Everybody loves a cookbook. A real cookbook, that is.

You see them on coffee tables, kitchen tables, ready to be idly thumbed through – or meticulously followed through.

For many people, they are a source of inspiration to dip into for that perfect main course or hard-to-think-of dessert. For others, they spark new ideas for twists and variations on somebody else's theme. For a few people, cooking through the entire book becomes a goal in its own right …

The 2009 film Julie and Julia was the first major motion picture to be written about a blog. In the film, based on a true story, Meryl Streep plays Julia Child, chef and author of the 1961 classic Mastering the Art of French Cooking, and Amy Adams plays Julie Powell, a young, frustrated New York writer and blogger with a passion for food. Julie decides to cook all 524 recipes from Child's book in 365 days and blog her experiences. As she progresses towards this impossible goal, her blog gathers momentum and Julie gathers followers (and some heated relationship challenges) as she ticks every recipe and shares her experience of ‘cooking out loud’ with an ever-growing community.

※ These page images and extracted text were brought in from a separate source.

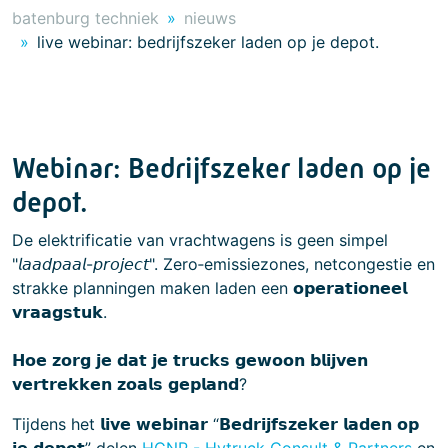
batenburg techniek
nieuws
live webinar: bedrijfszeker laden op je depot.
Webinar: Bedrijfszeker laden op je
depot.
De elektrificatie van vrachtwagens is geen simpel
"𝘭𝘢𝘢𝘥𝘱𝘢𝘢𝘭-𝘱𝘳𝘰𝘫𝘦𝘤𝘵". Zero‑emissiezones, netcongestie en
strakke planningen maken laden een 𝗼𝗽𝗲𝗿𝗮𝘁𝗶𝗼𝗻𝗲𝗲𝗹
𝘃𝗿𝗮𝗮𝗴𝘀𝘁𝘂𝗸.
𝗛𝗼𝗲 𝘇𝗼𝗿𝗴 𝗷𝗲 𝗱𝗮𝘁 𝗷𝗲 𝘁𝗿𝘂𝗰𝗸𝘀 𝗴𝗲𝘄𝗼𝗼𝗻 𝗯𝗹𝗶𝗷𝘃𝗲𝗻
𝘃𝗲𝗿𝘁𝗿𝗲𝗸𝗸𝗲𝗻 𝘇𝗼𝗮𝗹𝘀 𝗴𝗲𝗽𝗹𝗮𝗻𝗱?
Tijdens het 𝗹𝗶𝘃𝗲 𝘄𝗲𝗯𝗶𝗻𝗮𝗿 “𝗕𝗲𝗱𝗿𝗶𝗷𝗳𝘀𝘇𝗲𝗸𝗲𝗿 𝗹𝗮𝗱𝗲𝗻 𝗼𝗽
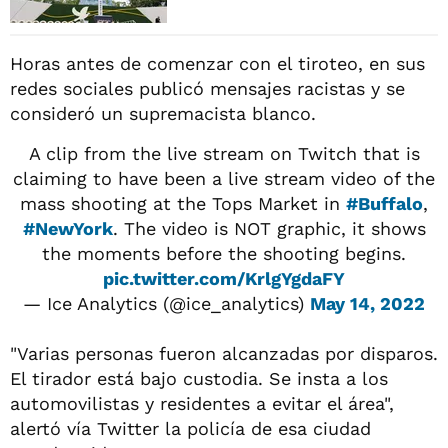
Horas antes de comenzar con el tiroteo, en sus
redes sociales publicó mensajes racistas y se
consideró un supremacista blanco.
A clip from the live stream on Twitch that is
claiming to have been a live stream video of the
mass shooting at the Tops Market in
#Buffalo
,
#NewYork
. The video is NOT graphic, it shows
the moments before the shooting begins.
pic.twitter.com/KrlgYgdaFY
— Ice Analytics (@ice_analytics)
May 14, 2022
"Varias personas fueron alcanzadas por disparos.
El tirador está bajo custodia. Se insta a los
automovilistas y residentes a evitar el área",
alertó vía Twitter la policía de esa ciudad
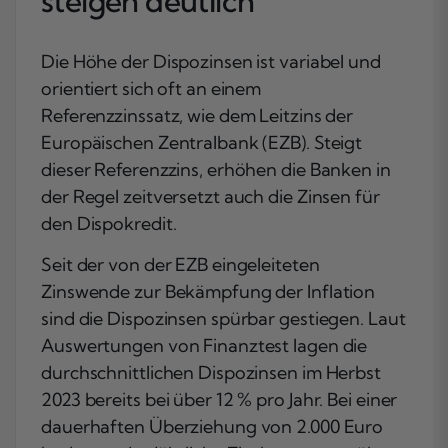
steigen deutlich
Die Höhe der Dispozinsen ist variabel und
orientiert sich oft an einem
Referenzzinssatz, wie dem Leitzins der
Europäischen Zentralbank (EZB). Steigt
dieser Referenzzins, erhöhen die Banken in
der Regel zeitversetzt auch die Zinsen für
den Dispokredit.
Seit der von der EZB eingeleiteten
Zinswende zur Bekämpfung der Inflation
sind die Dispozinsen spürbar gestiegen. Laut
Auswertungen von Finanztest lagen die
durchschnittlichen Dispozinsen im Herbst
2023 bereits bei über 12 % pro Jahr. Bei einer
dauerhaften Überziehung von 2.000 Euro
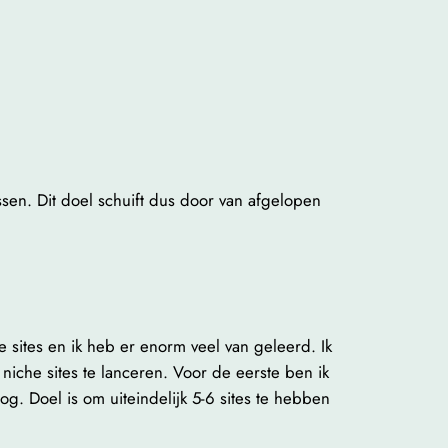
sen. Dit doel schuift dus door van afgelopen
e sites en ik heb er enorm veel van geleerd. Ik
iche sites te lanceren. Voor de eerste ben ik
og. Doel is om uiteindelijk 5-6 sites te hebben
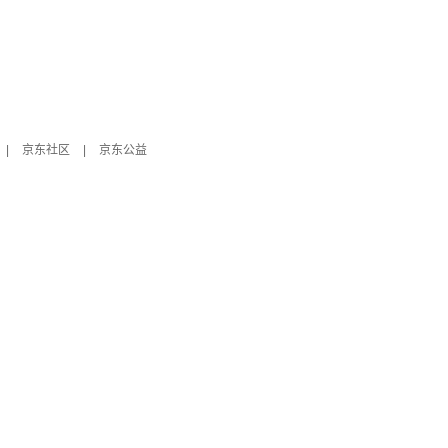
|
京东社区
|
京东公益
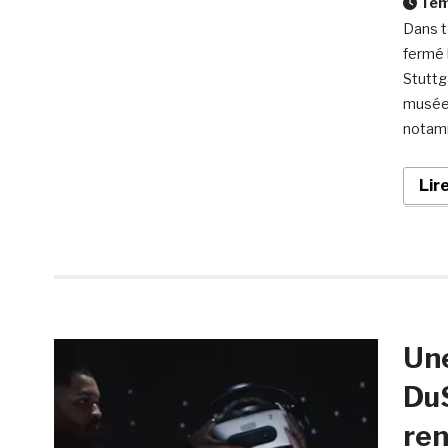
Temp
Dans t
fermé 
Stuttg
musées
notamm
Lir
Une
DuS
ren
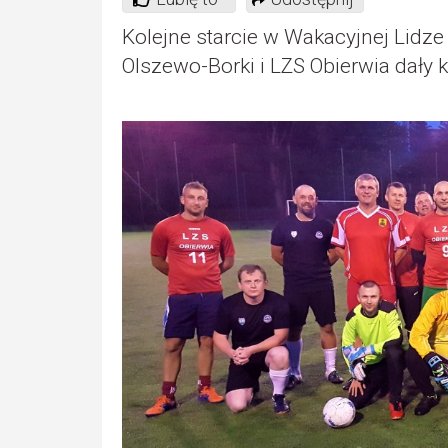
Kolejne starcie w Wakacyjnej Lidze
Olszewo-Borki i LZS Obierwia dały 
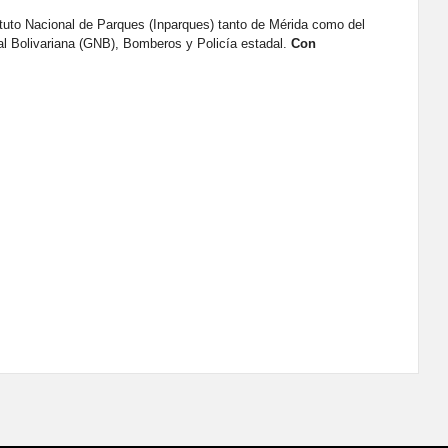
uto Nacional de Parques (Inparques) tanto de Mérida como del
al Bolivariana (GNB), Bomberos y Policía estadal.
Con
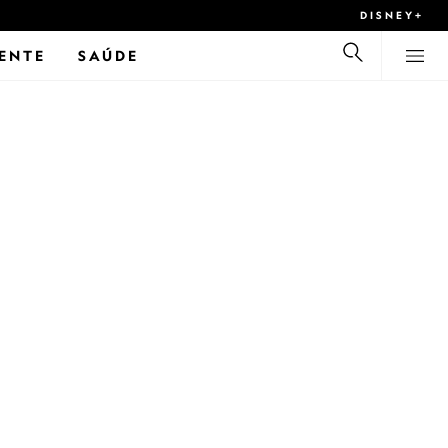
DISNEY+
ENTE
SAÚDE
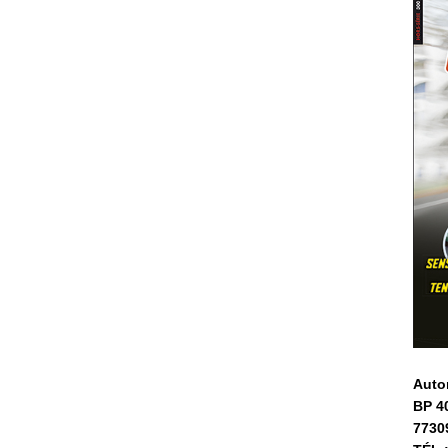
Auto
BP 4
7730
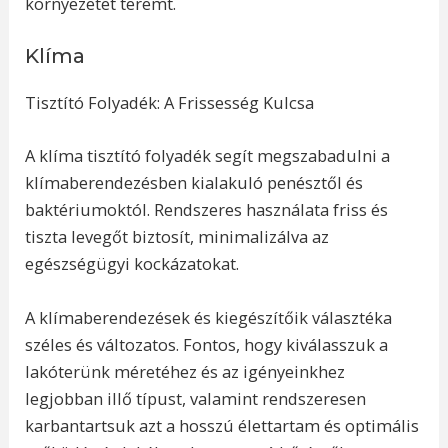
környezetet teremt.
Klíma
Tisztító Folyadék: A Frissesség Kulcsa
A klíma tisztító folyadék segít megszabadulni a
klímaberendezésben kialakuló penésztől és
baktériumoktól. Rendszeres használata friss és
tiszta levegőt biztosít, minimalizálva az
egészségügyi kockázatokat.
A klímaberendezések és kiegészítőik választéka
széles és változatos. Fontos, hogy kiválasszuk a
lakóterünk méretéhez és az igényeinkhez
legjobban illő típust, valamint rendszeresen
karbantartsuk azt a hosszú élettartam és optimális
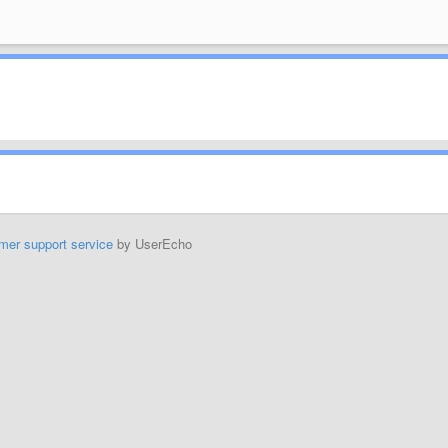
mer support service
by UserEcho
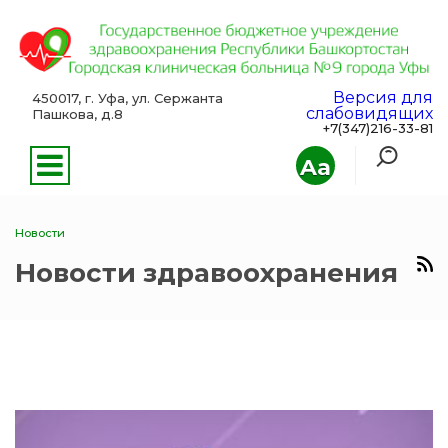
Версия для
450017, г. Уфа, ул. Сержанта
слабовидящих
Пашкова, д.8
+7(347)216-33-81
Aa
Новости
Новости здравоохранения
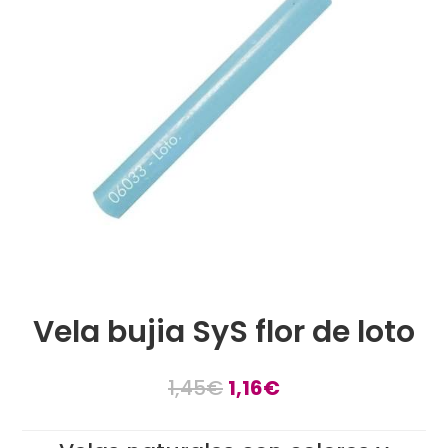
Vela bujia SyS flor de loto
1,45
€
1,16
€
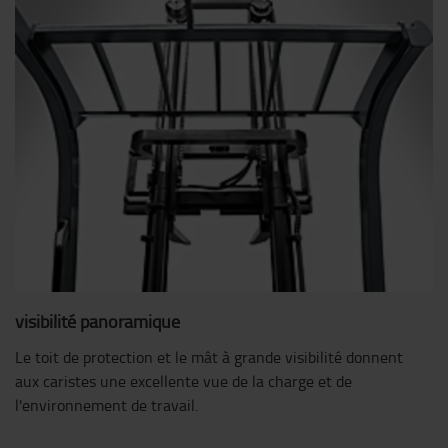
visibilité panoramique
Le toit de protection et le mât à grande visibilité donnent
aux caristes une excellente vue de la charge et de
l'environnement de travail.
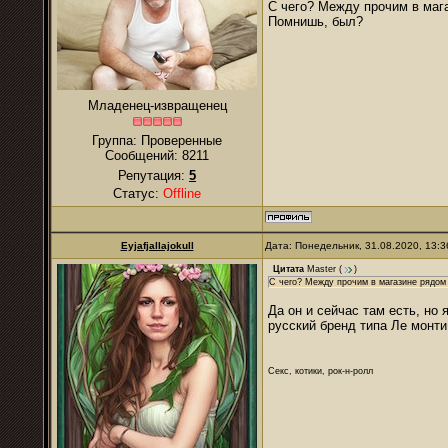
С чего? Между прочим в мага
Помнишь, был?
Младенец-извращенец
Группа: Проверенные
Сообщений:
8211
Репутация:
5
Статус:
Offline
Eyjafjallajokull
Дата: Понедельник, 31.08.2020, 13:
Цитата
Master
(
)
С чего? Между прочим в магазине рядом 
Да он и сейчас там есть, но 
русский бренд типа Ле монт
Секс, котики, рок-н-ролл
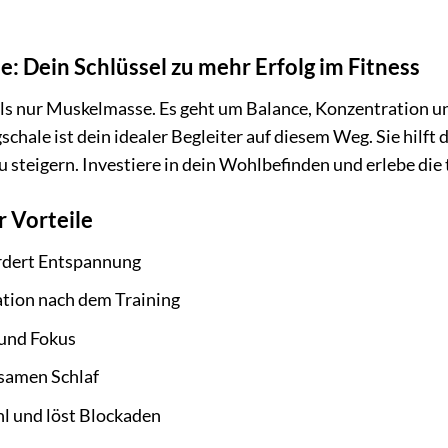
e: Dein Schlüssel zu mehr Erfolg im Fitness
als nur Muskelmasse. Es geht um Balance, Konzentration und
chale ist dein idealer Begleiter auf diesem Weg. Sie hilft
u steigern. Investiere in dein Wohlbefinden und erlebe die
 Vorteile
ördert Entspannung
ation nach dem Training
 und Fokus
lsamen Schlaf
l und löst Blockaden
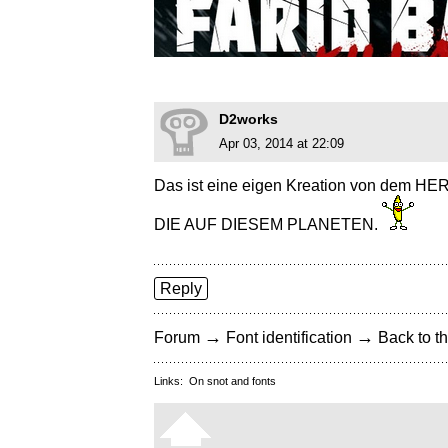
D2works
Apr 03, 2014 at 22:09
Das ist eine eigen Kreation von de
DIE AUF DIESEM PLANETEN.
Reply
→
→
Forum
Font identification
Back to th
Links:
On snot and fonts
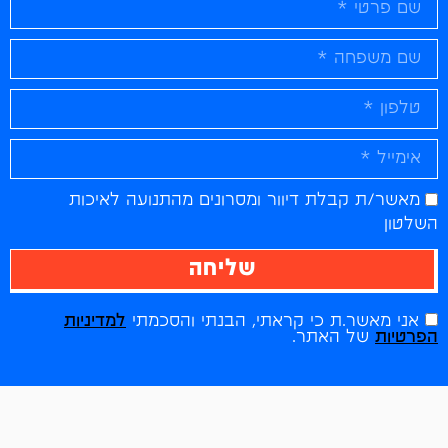
מאשר/ת קבלת דיוור ומסרונים מהתנועה לאיכות
השלטון
שליחה
אני מאשר.ת כי קראתי, הבנתי והסכמתי
למדיניות
הפרטיות
של האתר.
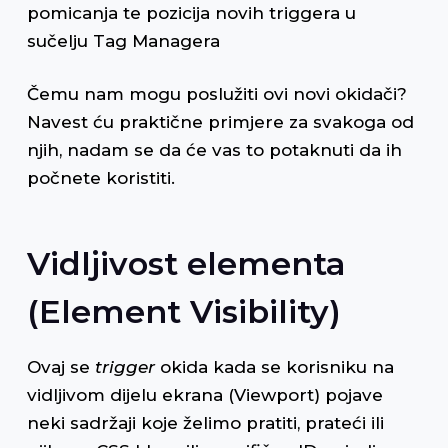
pomicanja te pozicija novih triggera u
sučelju Tag Managera
Čemu nam mogu poslužiti ovi novi okidači?
Navest ću praktične primjere za svakoga od
njih, nadam se da će vas to potaknuti da ih
počnete koristiti.
Vidljivost elementa
(Element Visibility)
Ovaj se
trigger
okida kada se korisniku na
vidljivom dijelu ekrana (Viewport) pojave
neki sadržaji koje želimo pratiti, prateći ili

ISO 30401 is widely seen as the first international standard to be written for Knowledge Management. Based on the experiences of regional practitioners and consultants around the world, it set out to define a measurable framework to describe Knowledge Management from the perspective of a management system. The process gathered momentum, and numerous followers and commentators (and some heated philosophical differences), working out loud to enable public comment. The first version of the standard was published in November 2018.

When the three of us met in the summer of 2018 for the first time to discuss this new development in KM, there was already plenty of debate and some angst amongst the KM cognoscenti regarding the new standard. Some welcomed it, some feared it, and some just didn't know what to think about it!

We wanted to help dispel some of the myths, misunderstanding and misconceptions.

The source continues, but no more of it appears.